В 1914 году окончила женскую гимназию с золотой медалью, работала домашней учительницей, училась на женских курсах, потом в институте музыкальной драмы, а в 21 году — вот этот поезд, комиссаром которого был Лев Хононович Фальк-Сегаль.
Через год у них родилась дочь Тамара.
О семье надо поведать подробнее, это счастье и боль, жизнь не только семья, но и страны.
Лев Хононович старше жены на год. Будучи студентом Петербургского психоневрологического института, он связал свою жизнь с революционной борьбой, принимал участие в гражданской войне, в 21 году поступил в институт красной профессуры, где, удивительное дело, ему, студенту, предложили.
 стать преподавателем, и он стал читать лекции по экономике. Он автор многих книг, его учебник «Краткий курс политической экономии», выдержал 4 издания, переведен на три европейских языка.
Начиная с 1931 года (после письма Сталина), начались гонения на историков, они коснулись и Льва Сегаля. В конце 36 года доктору экономических наук Фальк-Сегалю было предложено для 5-го выпуска учебника дописать главу «Сталин — создатель политической экономии социализма», на что ученый ответил твердым отказом. Участь его и семьи была решена.
20 августа 1937 года Тамаре исполнилось 15 лет, этот день ей навсегда запомнится, именно в этот день семья отправилась в ссылку, в Казахстан. Мать навсегда рассталась с Большим театром, куда она была только что принята, дочь — со школой. Там арестованный отец погиб.
Вернулась Тамара в Москву, оставив мать в казахстанской ссылке, чудом. Да не в хорошем месте была ее квартира: каждый метр улицы просматривался, по этой улице Сталин проезжал на дачу, и бабушке скоро сказали, что если она не вывезет внучку, то - этап к матери.
Страх сковывал жизнь, но победить ее он не может. Мамина сестра, актриса, заключила договор с череповецким театром и предложила Тамаре пожить с ней.
Здесь Тамара и поступила в 8 класс нашей школы. До сих пор она вспоминает, как уютно и хорошо было в школе, поэтому она сохранила любовь и благодарность к ней. «Там было много сердечных людей. Дети льнули к Дому пионеров и находили приют, потому что там Ангелина Анатольевна Алексеева, Татьяна Николаевна Янсон. Татьяна Николаевна учила танцам, а меня еще бесплатно индивидуально учила музыке. Я помню, как Ангелина Анатольевна примеряла на меня костюм чертика, принесенный из театра специально для карнавала, и подарила на Новый год ноты, я пыталась отказаться, но А. А. погладила меня по голове и сказала:
— Что ты, Тамарочка, ведь подарок нужен тебе, ты играешь.

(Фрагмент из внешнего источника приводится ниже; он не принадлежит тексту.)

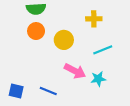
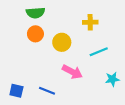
cyan star: (98, 79) -> (112, 79), moved

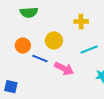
orange circle: (35, 34) -> (23, 45), moved
blue line: (47, 91) -> (40, 59), moved

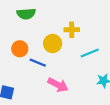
yellow cross: (81, 21) -> (72, 30), moved
pink arrow: (64, 69) -> (58, 85), moved

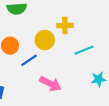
blue line: (38, 63) -> (29, 60), turned -56

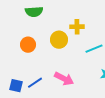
blue line: (29, 60) -> (35, 83), moved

А. А. много детей обласкала и отдала им кусочек сердца.
В 8-м классе Тамару приняли в комсомол. Ох, какое это было бурное собрание! Это было не просто жаркое собрание, это было соревнование жары с холодом. На всю жизнь Тамара сохранила благодарность маленькой девочке с косичками, секретарю комсомольской организации Рите Куликовой, которая звонко и отчаянно, так что зал притих, крикнула:
— Так дети же за родных не отвечают! — и зал переломился.
В события включается Валя Буйко, прирабатывавший в то время в городском театре, его имя еще не раз встретится на страничках этой книги. Он проводил Тамару в Москву, где она дошла до приемной Берии, где (мир не без добрых людей) ее встретил молодой энкаведист, учившийся по учебникам ее отца,
и матери разрешили переехать в Череповец, куда она и явилась в одном ситцевом платьишке, поселилась за занавеской у двух сестер Боголюбовых. Жили вместе, питались вместе. Две сестры, дочери известного агронома, воспитывали, балуя, племянника Васеньку, озорничавшего в школе, но удивительного доброго человека, который приносил одеяло, когда Елена Брониславовна болела, козье молоко, а иногда и пряник, если тетушки давали ему таковой в школу.
Вот фотография: светлый мальчик с ясными глазами, на обороте — надпись:
— Елене Брониславовне на память от будущего летчика.
Вася Боголюбов закончил школу досрочно в 1942 году, так как всю жизнь бредил небом и на всех карнавалах появлялся только в костюме летчика, он стал летчиком и погиб с горящим самолетом в 1943 году в небе под Ростовом-на-Дону.
А Елена Брониславовна 2 декабря 1940 года пришла в школу № 1, директором в то время был П. В. Смирнов. Выслушав ее, он сказал:
— Елена Брониславовна, Вы Человек с большой буквы.
Так ссыльная, обязанная еженедельно отмечаться в ОГПУ, стала учительницей немецкого языка средней школы № 1.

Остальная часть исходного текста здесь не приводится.